Foto: Reprodução / Redes Sociais

O retorno do Podemos na Bahia para a base de apoio do governo petista, desta vez com Jerônimo Rodrigues à frente, é visto como “natural da política” pelo deputado federal Raimundo Costa. Liderança da legenda no estado, Costa indicou ao Bahia Notícias que pretende levar “100%” do partido para base aliada ao governo no estado.

O parlamentar sinalizou que tem dialogado muito com o presidente estadual, Heber Santana, e a presidência nacional, a deputada federal Renata Abreu. Apesar do desejo, Raimundo comentou que não existem definições para realizar o movimento de adesão completa do Podemos ao governo, alterando o panorama atual em Salvador. “Vamos ouvir a presidente, mas aqui, o Podemos está base do governo do estado. Vamos discutir um novo momento do Podemos. A tendência natural é ir para a base do governo do estado, 100%. O meu interesse é juntar tudo em um pacote só, para estar numa unidade. O partido é nossa ferramenta”, disse.

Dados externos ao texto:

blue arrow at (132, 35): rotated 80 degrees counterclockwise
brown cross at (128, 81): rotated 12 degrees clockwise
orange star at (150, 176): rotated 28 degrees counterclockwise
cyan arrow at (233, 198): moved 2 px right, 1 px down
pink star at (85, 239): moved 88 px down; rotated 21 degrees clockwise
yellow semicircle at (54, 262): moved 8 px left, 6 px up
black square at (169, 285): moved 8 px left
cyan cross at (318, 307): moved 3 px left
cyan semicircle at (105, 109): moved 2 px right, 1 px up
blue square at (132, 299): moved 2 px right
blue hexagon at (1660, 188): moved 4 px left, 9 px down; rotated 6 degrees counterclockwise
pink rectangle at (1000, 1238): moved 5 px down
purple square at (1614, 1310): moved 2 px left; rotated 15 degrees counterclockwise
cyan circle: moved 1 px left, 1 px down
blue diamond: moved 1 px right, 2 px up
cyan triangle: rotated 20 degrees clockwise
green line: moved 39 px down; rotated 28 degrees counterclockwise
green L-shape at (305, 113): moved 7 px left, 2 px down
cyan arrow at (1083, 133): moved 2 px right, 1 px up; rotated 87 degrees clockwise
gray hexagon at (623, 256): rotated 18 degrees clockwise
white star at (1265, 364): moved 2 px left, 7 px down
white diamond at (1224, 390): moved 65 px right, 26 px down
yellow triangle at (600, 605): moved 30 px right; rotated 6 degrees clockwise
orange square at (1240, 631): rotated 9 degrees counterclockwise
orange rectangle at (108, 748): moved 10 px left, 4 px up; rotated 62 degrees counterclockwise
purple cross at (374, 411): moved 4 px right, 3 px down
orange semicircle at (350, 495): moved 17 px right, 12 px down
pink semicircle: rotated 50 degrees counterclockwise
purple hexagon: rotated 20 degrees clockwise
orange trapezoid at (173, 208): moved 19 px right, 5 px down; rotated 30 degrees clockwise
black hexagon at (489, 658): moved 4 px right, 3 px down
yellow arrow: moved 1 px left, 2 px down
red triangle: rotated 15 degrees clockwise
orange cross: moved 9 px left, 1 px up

Ligado diretamente à pesca, o deputado ressaltou que tem a história política ligada ao grupo, atuando, independente de partido, pelo segmento. “A coisa é simples, só o pessoal analisar a minha origem política, como faço política a vida toda, trabalhando por um segmento. Meu mandato é voltado aos baianos e aos pescadores. Não tinha cargo nenhum no governo passado, e trabalhamos para a melhoria dos baianos”, indicou.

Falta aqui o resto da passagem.